No dia seguinte eu não quis levá-la. Não conseguia. O pai foi e disse que ela ficou a chorar outra vez, mas passou rápido. Era para buscá-la antes do almoço, mas quando chegou ela já estava à mesa com os colegas e acabou por fazer no segundo o que faria e fez outra vez no terceiro dia, ficou até depois do almoço. No quarto dia criei coragem para ir levá-la novamente. Arrancaram-na outra vez dos meus braços e saí novamente em lágrimas.

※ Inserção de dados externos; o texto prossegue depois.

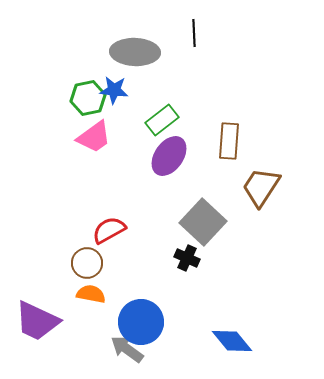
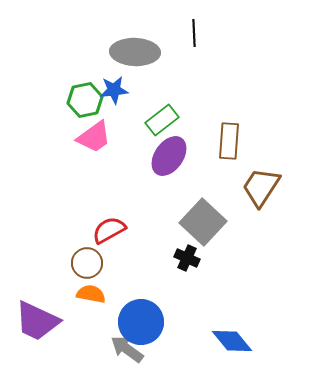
blue star: rotated 12 degrees counterclockwise
green hexagon: moved 3 px left, 2 px down
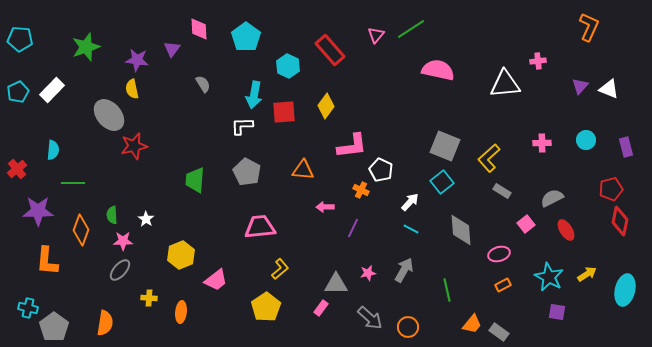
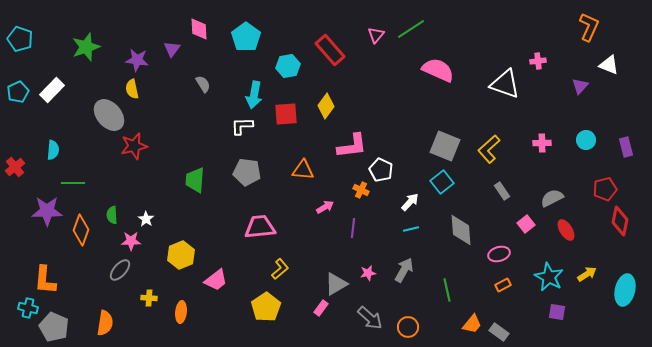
cyan pentagon at (20, 39): rotated 15 degrees clockwise
cyan hexagon at (288, 66): rotated 25 degrees clockwise
pink semicircle at (438, 70): rotated 12 degrees clockwise
white triangle at (505, 84): rotated 24 degrees clockwise
white triangle at (609, 89): moved 24 px up
red square at (284, 112): moved 2 px right, 2 px down
yellow L-shape at (489, 158): moved 9 px up
red cross at (17, 169): moved 2 px left, 2 px up
gray pentagon at (247, 172): rotated 20 degrees counterclockwise
red pentagon at (611, 189): moved 6 px left
gray rectangle at (502, 191): rotated 24 degrees clockwise
pink arrow at (325, 207): rotated 150 degrees clockwise
purple star at (38, 211): moved 9 px right
purple line at (353, 228): rotated 18 degrees counterclockwise
cyan line at (411, 229): rotated 42 degrees counterclockwise
pink star at (123, 241): moved 8 px right
orange L-shape at (47, 261): moved 2 px left, 19 px down
gray triangle at (336, 284): rotated 30 degrees counterclockwise
gray pentagon at (54, 327): rotated 12 degrees counterclockwise
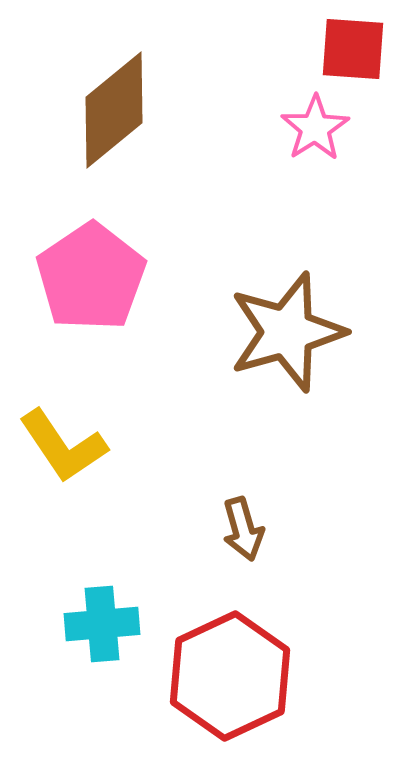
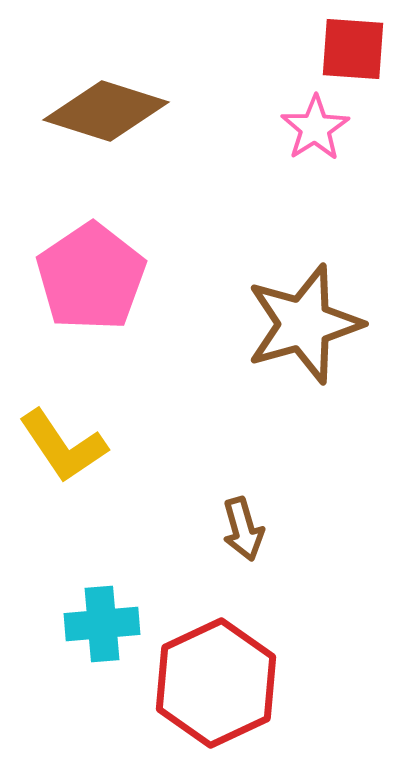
brown diamond: moved 8 px left, 1 px down; rotated 57 degrees clockwise
brown star: moved 17 px right, 8 px up
red hexagon: moved 14 px left, 7 px down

Neste dia ela ficou a dormir depois do almoço e no último dia da integração foi já para ficar o dia todo. Neste dia não deixei que lhe tirassem de mim. Ela tirou a chucha e guardou na mochila e a seguir guardei a mochila no cabide. Conversei com ela e expliquei que a mãe tinha que ir para o trabalho e que ela precisava ficar na escola. A seguir os colegas vinham a entrar na sala e eu lhe disse: _ vai para tua sala, vai. Ela foi, feliz da vida, sorrindo. Que alívio! Neste dia fui para o trabalho sem aquele peso de culpa, aquela sensação de não estar lá para ela.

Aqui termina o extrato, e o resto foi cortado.